For each file the draft will make a specific claim about, read the corresponding `DIFF_FILE` range from the TOC.

This step is authoritative. Every sentence in the subject and body must be traceable to a hunk read here. Content is the source of truth — do not infer behaviour from file paths or change counts alone.

### Step 6: Query Signals

Use `Grep` with `path=$TMPFILE` for cross-cutting checks that don't belong to one file:

- Removed exported symbols: `^-func `, `^-type `, `^-class `, `^-export `
- Breaking change markers: `BREAKING`, `breaking change`
- Specific identifiers mentioned in the draft

Grep keeps the diff authoritative while targeting only the lines that match — the full diff never needs to load into context.

### Step 7: Determine Type

See [references/type-detection.md](references/type-detection.md) for the decision tree.

- HIGH/MEDIUM confidence: use type directly.
- LOW confidence: use `AskUserQuestion` with options from the analysis.
- Detect breaking change indicators.

### Step 8: Infer Scope

See [references/scope-detection.md](references/scope-detection.md) for the rules. Apply them to the file list from the `status` section.

- HIGH/MEDIUM confidence: use scope directly.
- LOW confidence: use `AskUserQuestion`.

### Step 9: Craft Subject and Message

**Subject rules**: imperative mood, lowercase, no period, max 72 chars, specific description.

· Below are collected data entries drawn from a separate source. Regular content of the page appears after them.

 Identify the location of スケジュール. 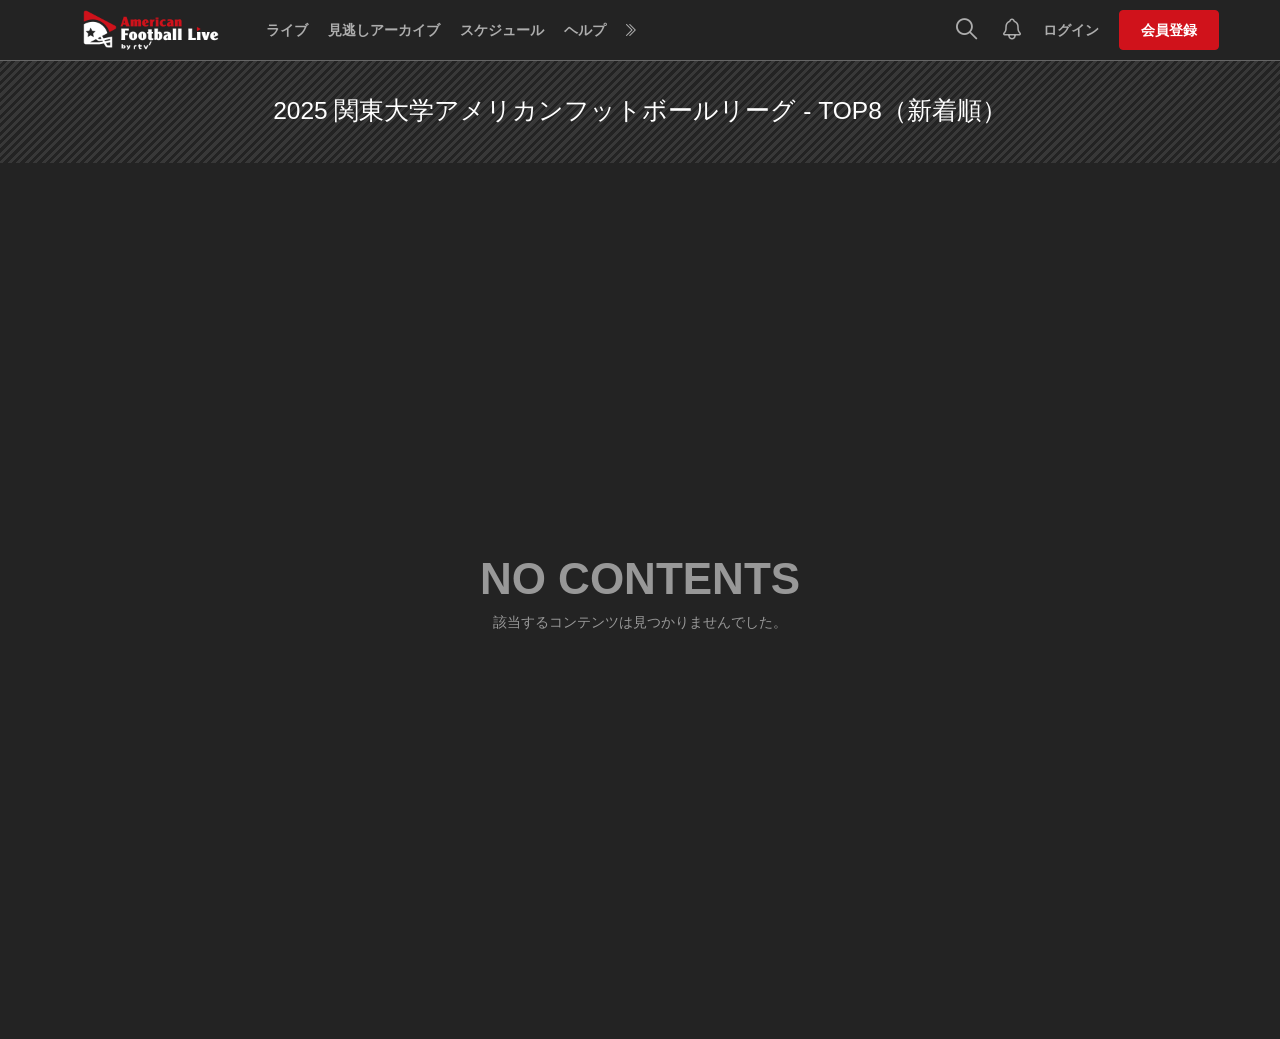
(502, 30).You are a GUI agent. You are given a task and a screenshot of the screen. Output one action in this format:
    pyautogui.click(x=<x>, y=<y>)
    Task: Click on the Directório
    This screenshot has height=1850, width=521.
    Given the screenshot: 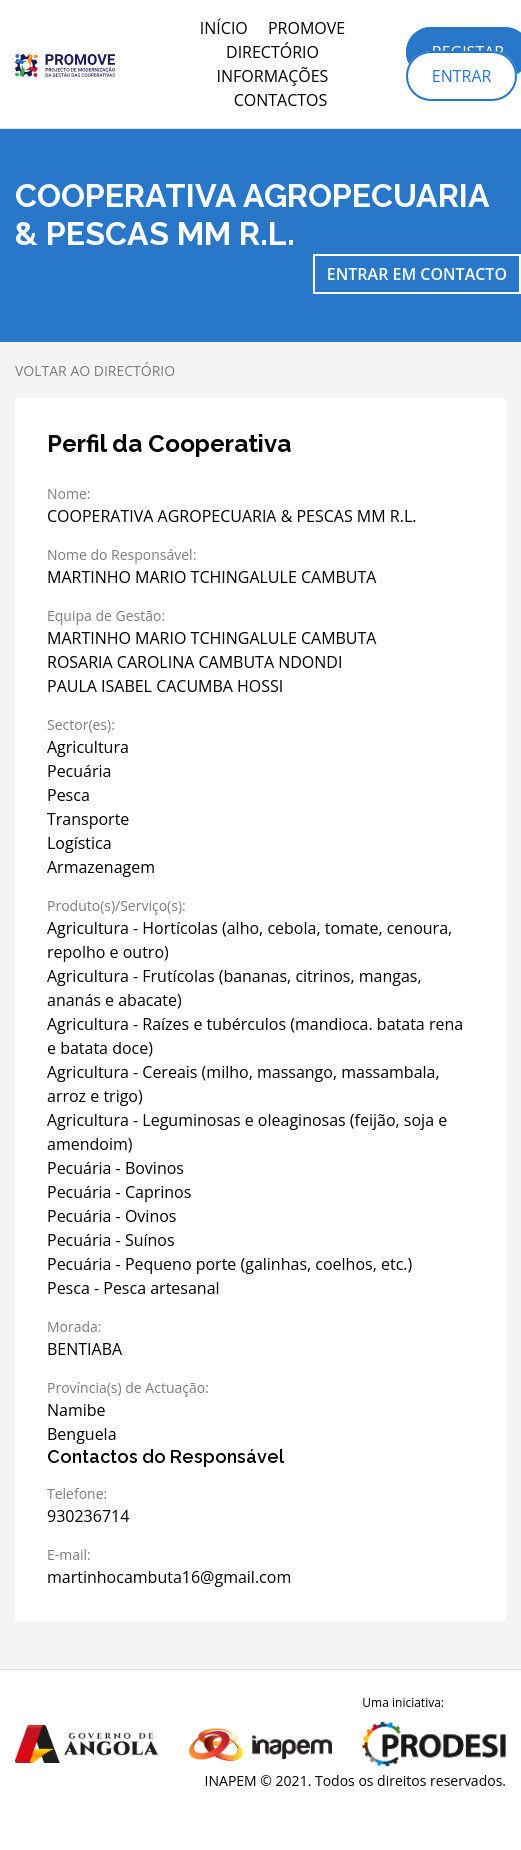 What is the action you would take?
    pyautogui.click(x=272, y=52)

**Body rules**: do not hard-wrap body lines at 72 characters. Write each paragraph as a single continuous line. The 72-char limit applies only to the subject.

**Squash body**: describe the branch's purpose. Group by logical concern, not by commit order.

**Writing quality**: read [references/writing-rules-anti-ai-slop.md](references/writing-rules-anti-ai-slop.md) and apply all rules to the subject and body.

**Message format**:

```
type(scope): subject

body (if breaking change or complex multi-file change)

BREAKING CHANGE: description (if breaking)

Co-Authored-By: Claude <model-name> <noreply@anthropic.com>
```

Use your actual model name (e.g. "Opus 4.7 (1M context)", "Sonnet 4.6") for `<model-name>`.

Do NOT include PR references like `(#N)` — GitHub adds these during merge.

### Step 10: Anti-Slop Validation

Re-read [references/writing-rules-anti-ai-slop.md](references/writing-rules-anti-ai-slop.md), then check the draft literally (not from memory):

1. Check each body paragraph for hard-wrapping. Join multi-line paragraphs into a single continuous line. The 72-char limit applies only to the subject.
2. Search subject and body for em dash (—) and en dash (–). Remove every instance. Check this as a literal character search, not a mental scan.
3. Re-read each word against the banned vocabulary list. Replace matches with the plain alternative or delete.
4. Check for banned sentence patterns, colon/semicolon overuse, hedging filler.
5. If any violations found, rewrite the affected text and re-check.

### Step 11: Present

Quick self-check: type matches changes, scope matches files, subject is accurate.

**Output**: brief analysis (type reasoning, scope reasoning, breaking changes), then the commit message in a code block.

### Step 12: Clipboard Offer

Ask the user whether to copy the message to the clipboard. If they accept, copy the message (without the surrounding code block markers) using `pbcopy` on macOS or `xclip -selection clipboard` on Linux.

### Step 13: Cleanup

Delete the tmp file as the final action, regardless of outcome:

```
rm -f "$TMPFILE"
```

---

## Error Handling

The gather script surfaces most errors via exit codes and stderr. The skill handles:

- **Staged mode, exit code 1**: nothing staged. Retry with an empty range to use unstaged changes. If that also returns exit 1, inform the user there is nothing to commit.
- **Squash mode, exit code 1**: branch has no commits ahead of base. Inform the user.
- **Rewrite mode, exit code 2**: hash does not resolve to a commit. Inform the user.